To Read or Not to Read | Teen Ink

To Read or Not to Read

December 10, 2012
By Olivia Kapell SILVER, New York, New York
Olivia Kapell SILVER, New York, New York
5 articles 0 photos 0 comments

Reading a novel is a very personal experience. You become entrenched in the characters lives and emotions, and feel as the characters feel, as if you are a character or a bystander watching the story play out. Reading a novel is having a second, temporarily infinite life that remains (and sometimes unfortunately becomes) your first, “real life.” But to read is to forget that your “real life” is real, and to exist is defined as simply existence through the embodiment of someone else, somewhere else. This written world is unpredictable but painfully slowly accessible by flipping the pages.

The temporary infinity feels like forever in the moment- as do all wonderful things- but when novels become more tangible than your first world is when you are spiraled into a whirlpool of confusion- that is if you can ever remember your original life. If you cannot remember, then your original life becomes the novel. It is far better that way.

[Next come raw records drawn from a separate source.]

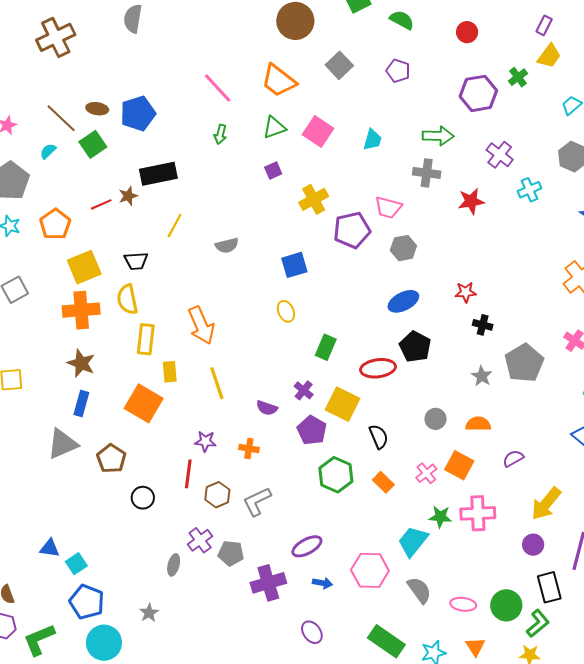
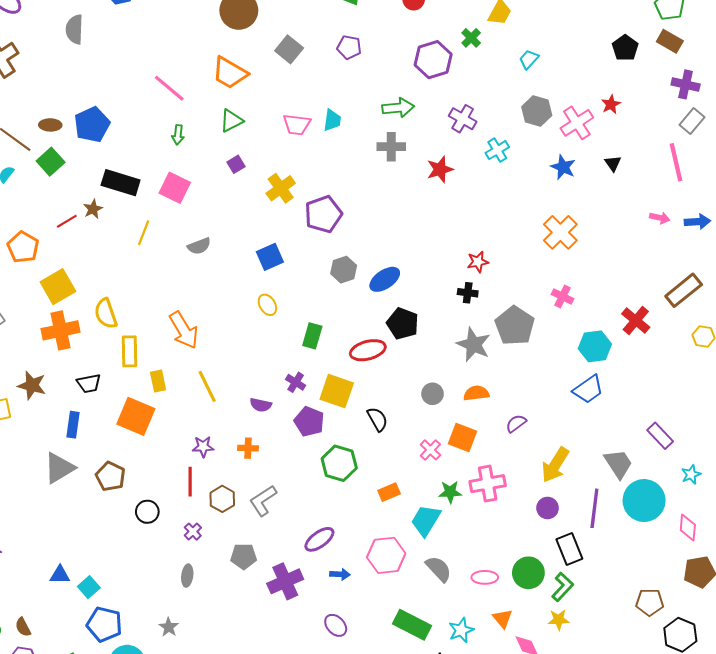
pink square: (318, 132) -> (175, 188), moved
black rectangle: (158, 174) -> (121, 183), turned 36
pink trapezoid: (388, 207) -> (297, 125), moved
gray hexagon: (403, 248) -> (344, 270), moved
black trapezoid: (136, 261) -> (89, 383), moved
red star: (466, 292) -> (478, 262), moved
brown star: (81, 363) -> (32, 385), moved
gray star: (482, 376) -> (474, 344), size x1.6
orange rectangle: (383, 482) -> (389, 492), moved, turned -60
purple cross: (200, 540) -> (193, 532), moved, size x0.7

This transformation of worlds is so personal, that to think others have potentially experienced this similar transformation too into YOUR sacred world, is not only a logical fallacy, but undeniably angering and worrisome. It is also a mere violation of personal rights and emotions. How is that okay by any of the Gods or heavens, or the atheist non-Gods or non-heavens? It is as if some unworthy stranger pulls a John Malkovich and pickpockets the lock to your internal fence, shining the brightest of all flashlights into YOUR secret world.

The best part about a novel is that it is always there for you to go back to submerse yourself in. To dip your head into the murky, thick underwater and to forget about the unnecessary stresses of school and work. A novel is like a long time friend, or your aged grandma of a hand’s worth of decades, that you can always talk to to find comfort, and who is writhing with world experience. A novel is your warmest, fuzziest blanket tucking you in at night for a good night’s sleep blessed with fairy dust and sweet dreams. You feel invincible and safe in this world with the written words wrapping themselves around you just as a comforter would. There is no infamous bed-time monster that can get you now or a single bed bug that can even think one second about biting.

If people are all just stars and time is infinite and the sun keeps shining, then the novel is the galaxy binding life together, yet with a loose, ambiguous bind that overlaps with the edges of other unknown, yet-to-be discovered lives in deep, deep space. The novel will remain in the existence in the stars, even if the back cover has been reached one or fifty-three times.

The question is “to be or not to be” but you cannot “not to be” because you are a being in existence, maybe just unnoticed or in a temporary state of “not.” To read is to forget there is a state of “not” because life feels more real than real life itself.


The author's comments:
Written after reading, The Fault in Our Stars by John Green

Similar Articles

JOIN THE DISCUSSION

This article has 0 comments.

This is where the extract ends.